Tuesday, 13 January 2015

There is no magic pill for losing weight

Forgive me readers for I have sinned, I have neglected my blog for far too long!

You may recall that when I started this blog, I had set myself the huge task of losing some weight. Well, I have finally done it. I have lost a little over 6 stone (thats 38 kilos or 84 pounds). I still have a few pounds to go, but I am feeling much better, much healthier and more confident.

As a  result (especially in the new year), I am always being asked how I managed to do it, how did I manage to lose six stone (I never talk about in generally, only if anyone asks, as I am very conscious of being a diet bore).
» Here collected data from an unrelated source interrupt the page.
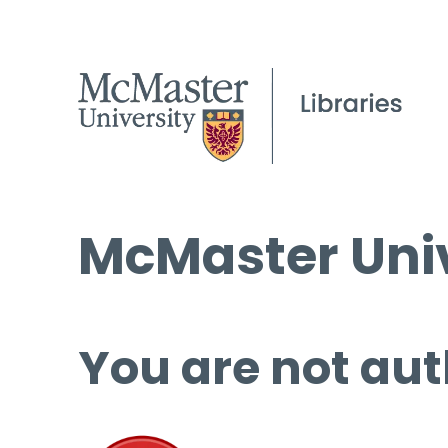
McMaster Univ
You are not aut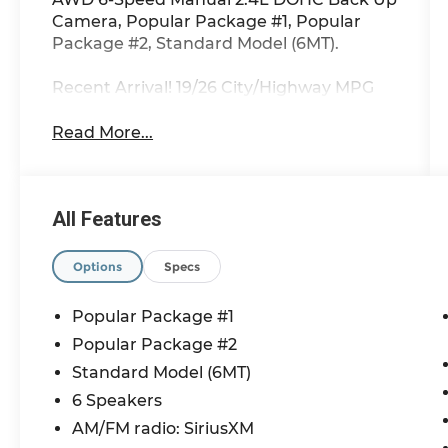
Camera, Popular Package #1, Popular
Package #2, Standard Model (6MT).
Recent Arrival! 19/26 City/Highway MPG
Read More...
All Features
Options
Specs
Popular Package #1
Popular Package #2
Standard Model (6MT)
6 Speakers
AM/FM radio: SiriusXM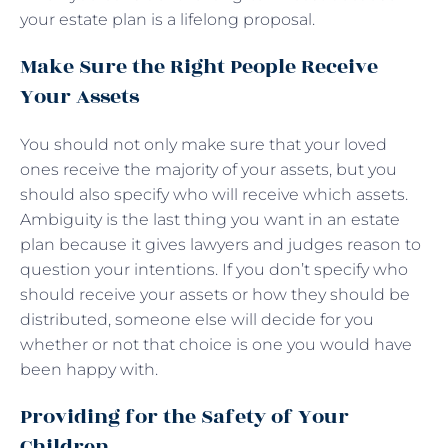
your estate plan is a lifelong proposal.
Make Sure the Right People Receive
Your Assets
You should not only make sure that your loved
ones receive the majority of your assets, but you
should also specify who will receive which assets.
Ambiguity is the last thing you want in an estate
plan because it gives lawyers and judges reason to
question your intentions. If you don’t specify who
should receive your assets or how they should be
distributed, someone else will decide for you
whether or not that choice is one you would have
been happy with.
Providing for the Safety of Your
Children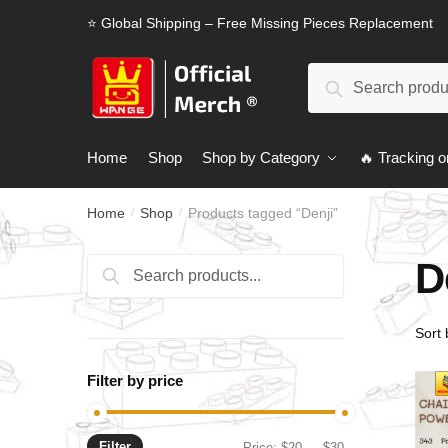
Skip
Skip
⭐ Global Shipping – Free Missing Pieces Replacement
to
to
navigation
content
Search
Search
for:
Home
Shop
Shop by Category
🔥 Tracking o
Home
Shop
Products tagged “Denji”
/
/
D
Search
Search
for:
Filter by price
Filter
Min
Max
Price:
$20
—
$30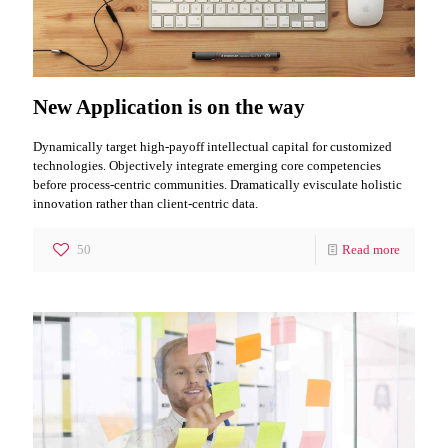
New Application is on the way
Dynamically target high-payoff intellectual capital for customized
technologies. Objectively integrate emerging core competencies
before process-centric communities. Dramatically evisculate holistic
innovation rather than client-centric data.
50
Read more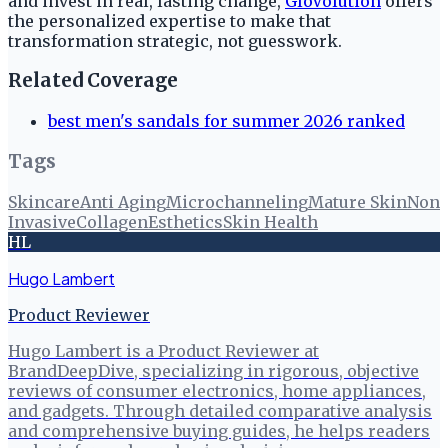
and invest in real, lasting change,
GloVolution
offers
the personalized expertise to make that
transformation strategic, not guesswork.
Related Coverage
best men's sandals for summer 2026 ranked
Tags
Skincare
Anti Aging
Microchanneling
Mature Skin
Non
Invasive
Collagen
Esthetics
Skin Health
HL
Hugo Lambert
Product Reviewer
Hugo Lambert is a Product Reviewer at
BrandDeepDive, specializing in rigorous, objective
reviews of consumer electronics, home appliances,
and gadgets. Through detailed comparative analysis
and comprehensive buying guides, he helps readers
I was recently asked this by a good friend. So, I answered as honestly as I could. I was very candid in telling her how I had changed my relationship with food, I no longer sit and wallow in a pack of chocolate digestives if I have had a rubbish work day, or diving head first into a tin of chocolates if I was feeling down. I had to be completely honest with myself. I was fat and I was miserable, so then I would eat, feeling more fat and more miserable, it became a vicious cycle that only changed once my son started eating proper actual meals, once he was old enough to move on from finger foods.

I looked into my little boys face and knew that I needed to change, to set him a better example. So I replaced the sugary treats with fruit and the fizzy drinks went.

As I started to lose weight I became a bit more body confident and (shock horror), joined a gym! I go three times a week and try and do active things with my family at the weekend. For me, it has been all about setting a good example for my child, so that he can grow up healthy and happy, with the added bonus that I now actually have a figure!

As I explained this to my friend, I could see her face looking disappointed, and when I had finished, she told me that she was hoping that I would have something "easier"to do as that sounded like a lot of work. After explaining that everyone is different and so what works for me, may not work for her we changed the subject.

This is just one example but it just seems really weird that every single reaction to my weight loss has been disappointment, I feel proud of my achievement but I am also beginning to think that next time someone asks I should just tell them I keep a magic pixie in my pocket who sucks the fat out of my thighs while I am eating tonnes of galaxy every night.

Thursday, 10 April 2014

Living a life without feeling the need to 'get' one.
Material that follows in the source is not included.